We ordered this Zio Dazzle 8-in-1 reader off the internet. It supports compact flash, smart media, memory stick, and secure digital. The 8-in-1 is because they compact flash type I, II, and microdrives as 3 separate formats. Its cable is integrated so you can’t lose it, but this makes it less portable. It has a green LED to indicate power on with card access indicated by the blinking of this LED. It shows up as 2 drive in windows.
This Sandisk 12-in-1 card reader is probably one of the most popular readers and can be found in just about any electronics store. It supports compact flash, smart media, secure digital, memory stick, and XD cards. Again, all the variations of these formats are counted as separate devices. The Sandisk reader has an orange power LED and separate green LEDs for each slot to indicate card access. It adds a button to automate transfers to your computer and comes with a docking cradle, but you can remove it to use portably with a USB mini A cable.
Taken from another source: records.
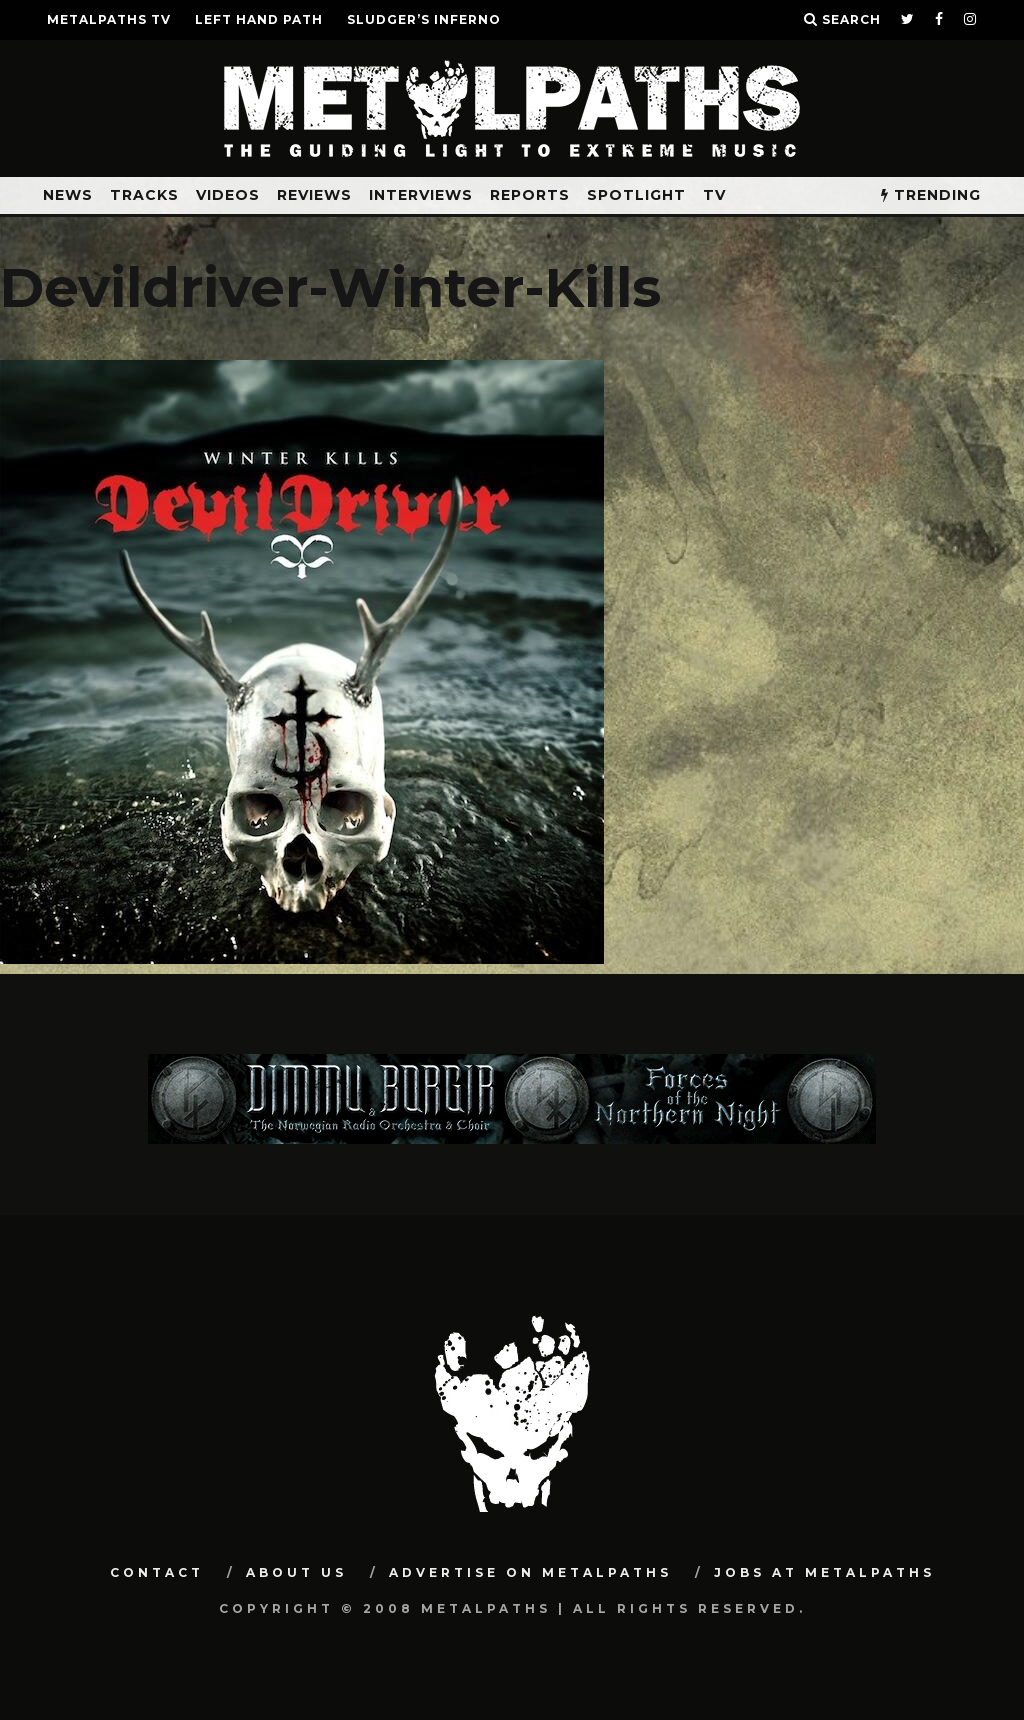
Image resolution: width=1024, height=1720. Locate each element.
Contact (157, 1572)
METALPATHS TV (109, 19)
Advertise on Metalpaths (530, 1572)
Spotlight (636, 195)
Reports (530, 195)
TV (714, 195)
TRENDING (931, 195)
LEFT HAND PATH (259, 19)
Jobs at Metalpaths (824, 1572)
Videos (228, 195)
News (68, 195)
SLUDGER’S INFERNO (424, 19)
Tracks (144, 195)
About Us (296, 1572)
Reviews (314, 195)
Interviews (421, 195)
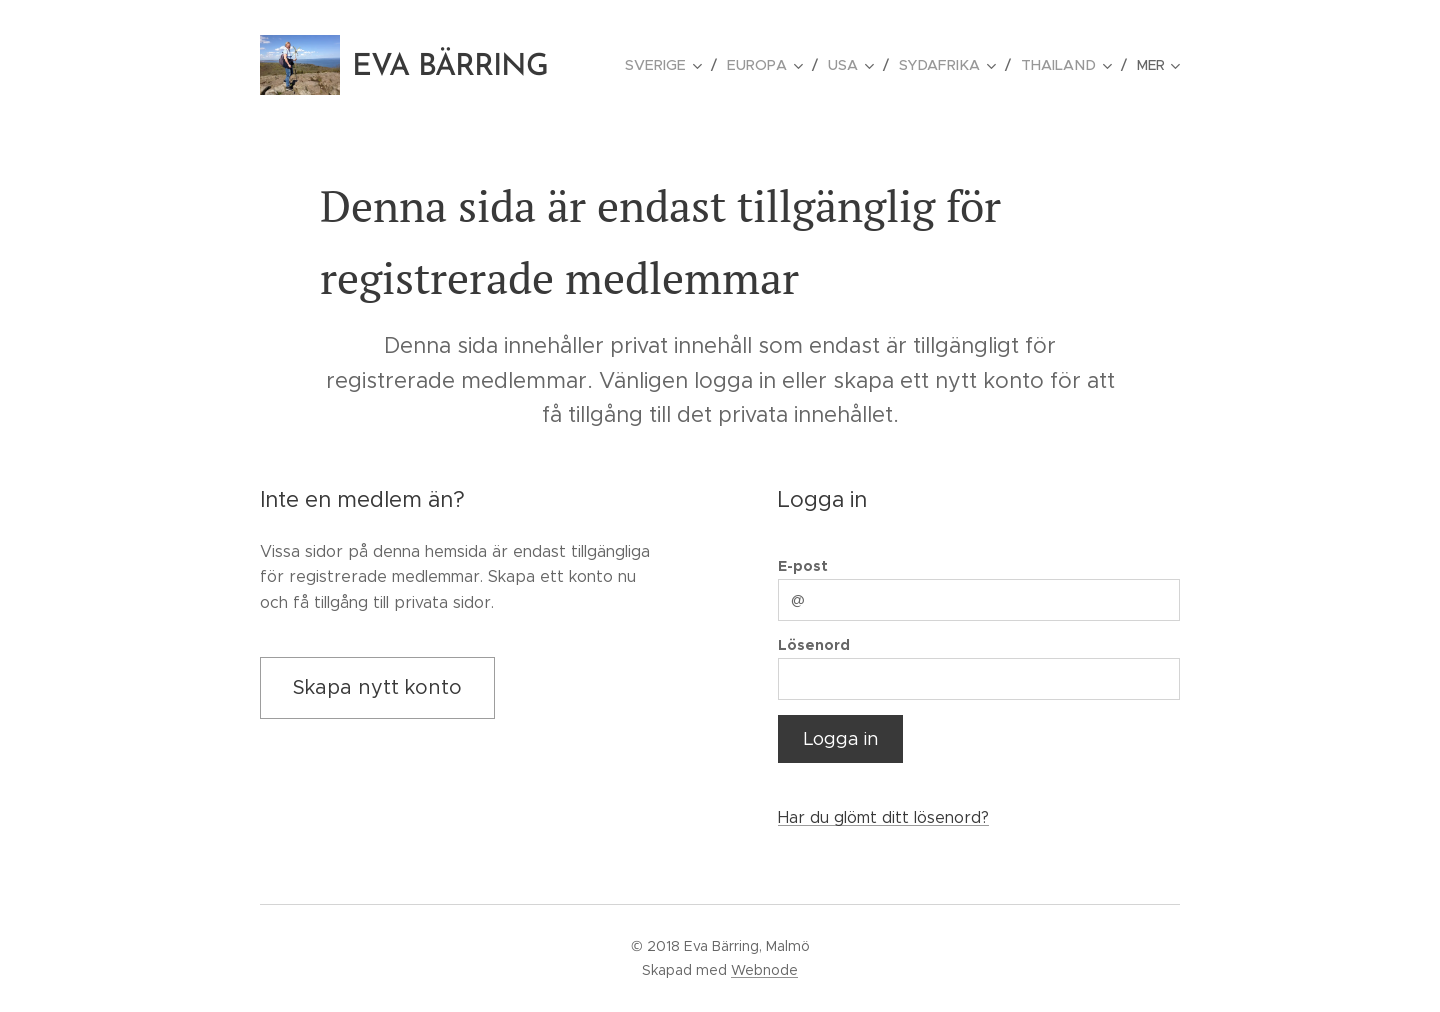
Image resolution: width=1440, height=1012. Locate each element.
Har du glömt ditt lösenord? (883, 818)
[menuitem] (676, 65)
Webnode (764, 970)
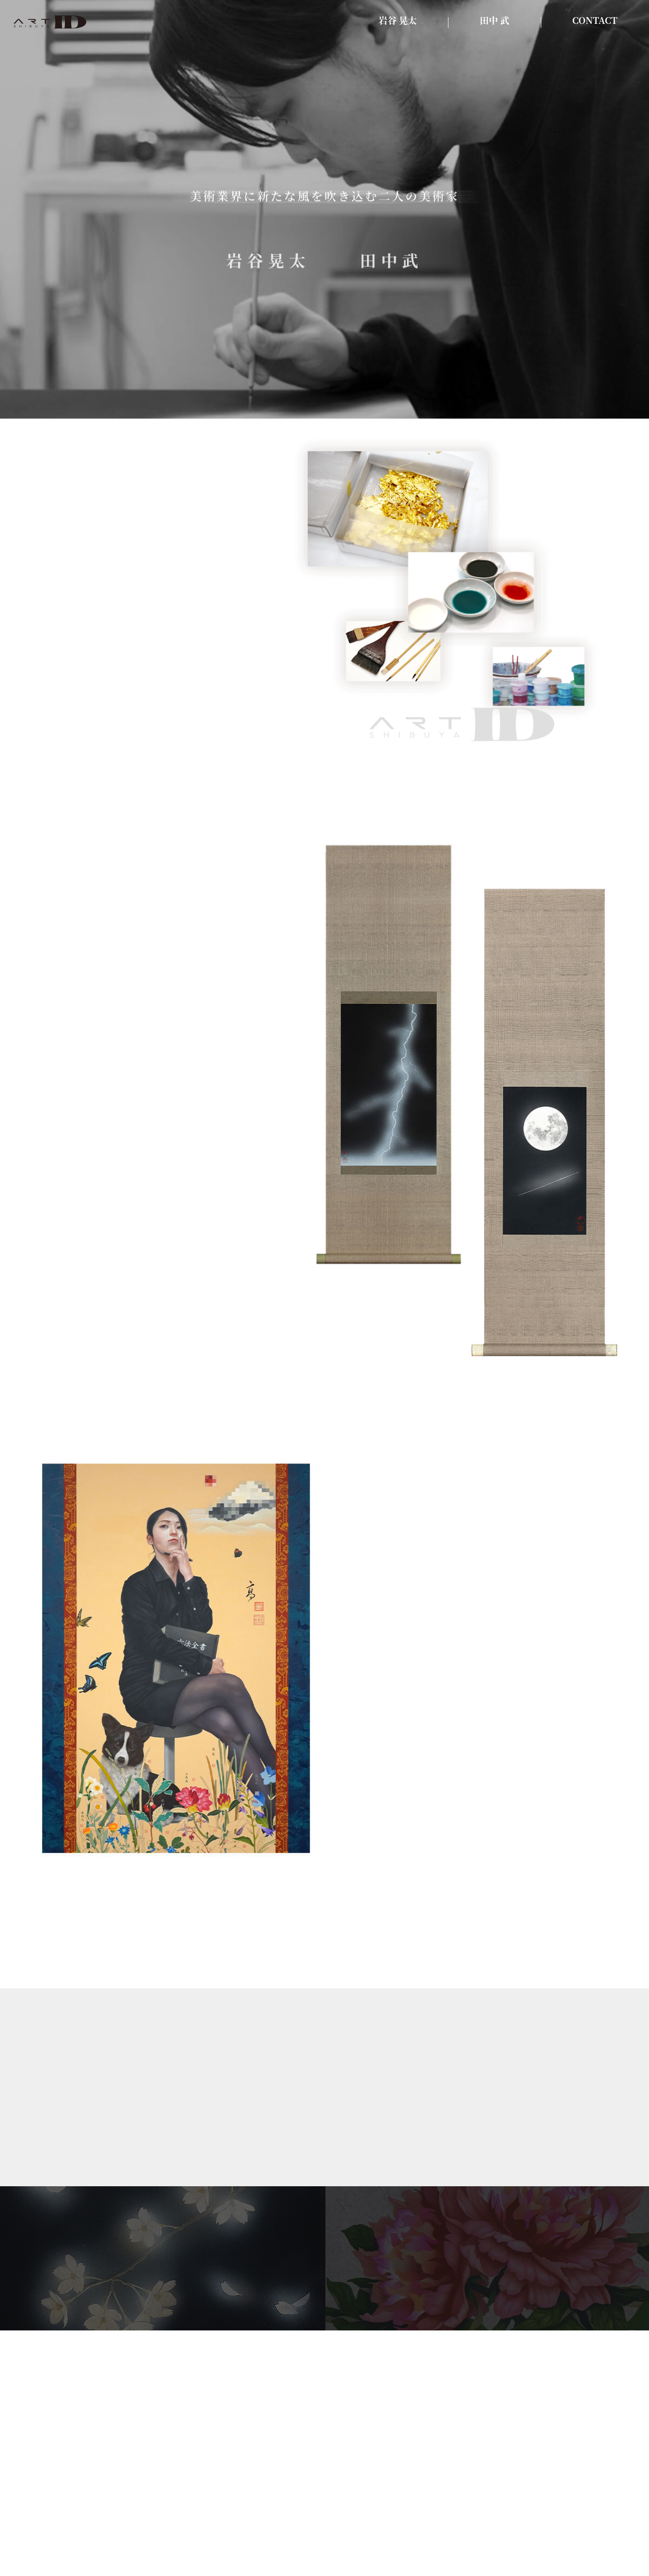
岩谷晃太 (268, 265)
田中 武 (494, 21)
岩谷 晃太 (398, 21)
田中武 (391, 265)
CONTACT (594, 21)
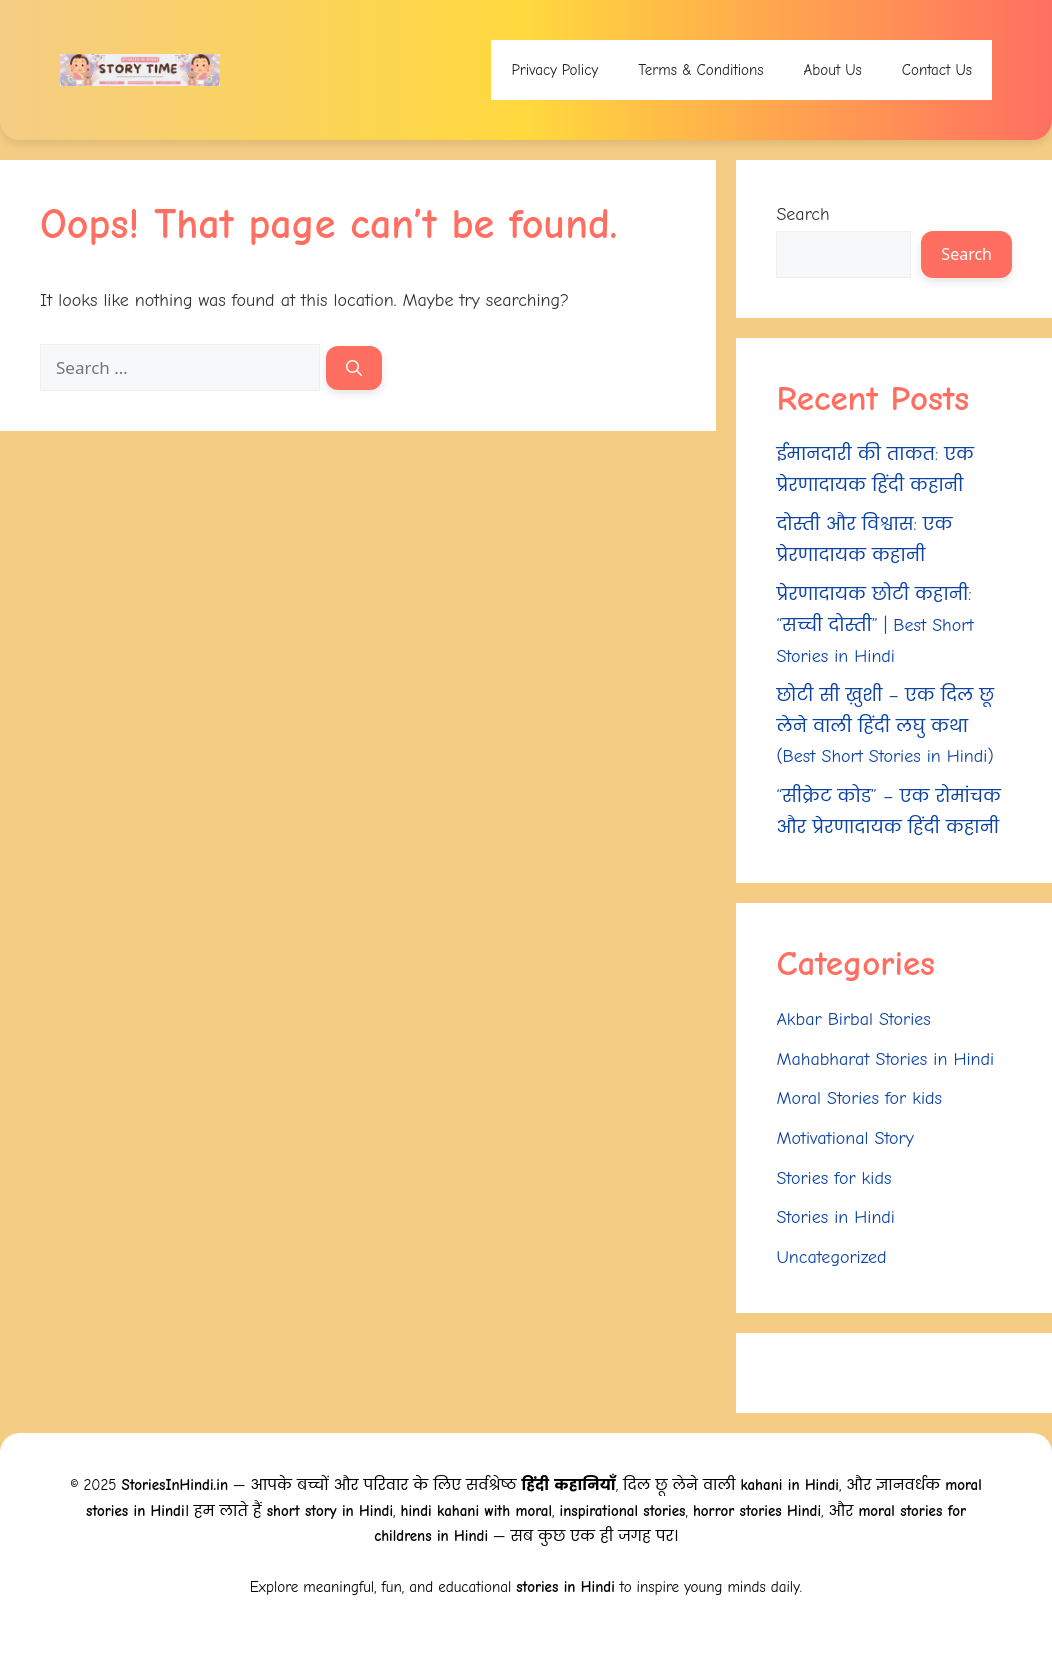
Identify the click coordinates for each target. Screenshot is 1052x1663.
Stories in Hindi (835, 1217)
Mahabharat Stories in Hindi (885, 1059)
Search (802, 214)
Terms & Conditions (700, 70)
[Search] (354, 368)
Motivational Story (844, 1138)
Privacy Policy (554, 70)
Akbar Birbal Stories (853, 1019)
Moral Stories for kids (859, 1098)
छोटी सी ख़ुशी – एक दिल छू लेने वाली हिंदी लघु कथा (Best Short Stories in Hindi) (885, 726)
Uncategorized (831, 1257)
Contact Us (937, 70)
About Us (833, 70)
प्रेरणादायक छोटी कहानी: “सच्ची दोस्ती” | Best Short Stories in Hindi (874, 625)
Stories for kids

The Lexar firewire reader was the reader of choice before card readers were even available in USB 2.0 form. It is very small and lightweight, although it requires a 6-pin firewire connection, which many PC laptops do not offer. It is also a compact flash only reader. One problem that we encountered with the Lexar is that it wouldn’t read our Corsair 512MB card, no matter how we formatted it. The card would simply get very hot to the touch when inserted into the reader. The Kingston card would give us the same problem, although we got it to work once for the read benchmark. We RMA’d the Lexar reader and still had the same problem. In addition, we found the card mounting time, or the time required for the computer to recognize the card once inserted, to be a touch slower than the USB readers.